Results 1 to 6 of 6

Thread: Backup mx + failover for NE

  1. #1
    Join Date
    Jun 2008
    Location
    Berkeley, CA
    Posts
    1,474
    Rep Power
    9

    Default Backup mx + failover for NE

    We are in final stages of evaluating Zimbra NE as a replacement for our current mail system, with Exchange as the other candidate.

    The ability to provide at least a cold standby (at a remote location) is a major requirement, and I believe I've worked out procedures which will allow me perform frequent scheduled data synchronization and then bring up the standby should it be needed. Some of this is discussed in these threads:
    http://www.zimbra.com/forums/install...ity-tiger.html
    http://www.zimbra.com/forums/adminis...storation.html

    However I've also been asked to provide a backup mx in the remote location. I suppose the simplest approach would be to just run something on another (third) machine, but I'd like to be able to offer a more elegant solution that minimizes hardware and physical space requirements. In short, ideally, the standby machine would be able to operate as a secondary mx, and if I need to make the sync'ed data "live", I would be able to integrate any mail that had arrived in the meantime.

    My first thought on this would be to have some steps where the MTA being used as a secondary mx would be configured to stop listening on standard ports before Zimbra is made active. Then I could tell it to go ahead and deliver its mail to Zimbra on the same machine. (I'd possibly multihome and have the two MTAs on different IP addresses if necessary.)

    I'm looking for advice on whether this sounds feasible and any suggestions on proceeding. This would likely be done under Mac OS X 10.4 or 10.5, so any of the common MTAs available for that platform could be used, or even Communigate, which is our current mail server and could be relegated to that role.

    I also wonder if I'm making this more complicated than it needs to be. E.g. is there a way to simply submit mail directly by copying files? Or perhaps a way to run Zimbra (FOSS) as a backup mx and then integrate the outgoing mail queue when I bring up the NE?

    Will the next major release of Zimbra offer anything to help with this--hopefully without requiring purchase of multiple NE licenses?
    Last edited by ewilen; 01-21-2009 at 06:07 PM.

  2. #2
    Join Date
    Jun 2008
    Location
    Berkeley, CA
    Posts
    1,474
    Rep Power
    9

    Default

    Ah, I see from

    Zimbra Product Portal
    Bug 11423 - disaster recovery through server to server sync (beta)
    also Enterprise messaging and collaboration: Zimbra's product roadmap

    that "disaster recovery through server to server sync" is planned for 6.0, but the status is currently "at risk", and the details of how the feature will work aren't too clear--as e.g., whether would it require a separate NE license to implement the feature on a NE installation.

  3. #3
    Join Date
    Sep 2006
    Location
    477 Congress Street | Portland, ME 04101
    Posts
    1,374
    Rep Power
    11

    Default

    Sounds like you have two requirements there:
    1. Backup MX in a data center separate from the production Zimbra data center.
    2. Cold standby Zimbra servers in the second data center.

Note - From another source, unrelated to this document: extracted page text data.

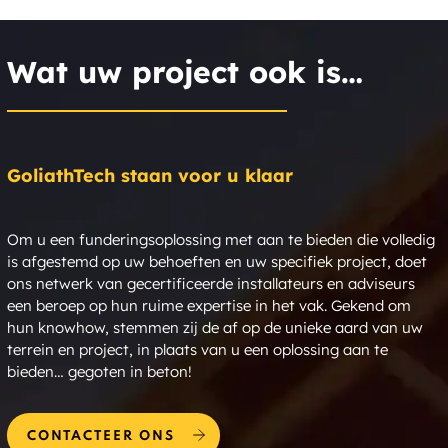
Wat uw project ook is…
GoliathTech staan voor u klaar
Om u een funderingsoplossing met aan te bieden die volledig
is afgestemd op uw behoeften en uw specifiek project, doet
ons netwerk van gecertificeerde installateurs en adviseurs
een beroep op hun ruime expertise in het vak. Gekend om
hun knowhow, stemmen zij de af op de unieke aard van uw
terrein en project, in plaats van u een oplossing aan te
bieden… gegoten in beton!
CONTACTEER ONS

    For the backup MX, we use a plain-jane Postfix box and some scripts on the Zimbra and Postfix boxes to export a list of valid email addresses and domains (Zimbra box) and on the Postfix box a separate script looks for changes from the previously exported list of valid email addresses, and makes appropriate changes to the relevant Postfix files. You can run the scripts as often as you like; we run them several times a day.

    In this way, we have automated the process of having our backup MX be completely up to date at all times.

    For the cold standby servers requirement, I would think the real issues for management are to clarify the amount of Zimbra downtime they are willing to tolerate in the event of an outage at the primary data center, and whether or not they can tolerate any "lost" emails when switching over to the cold standby farm at the backup data center.

    The less downtime and data loss that can be tolerated, the more $$$ it will take.

    We are experimenting with ldap exports, mysql dumps, and syncing all of /opt/zimbra to Amazon S3, but this is more for D/R than near real-time failover to a secondary data center.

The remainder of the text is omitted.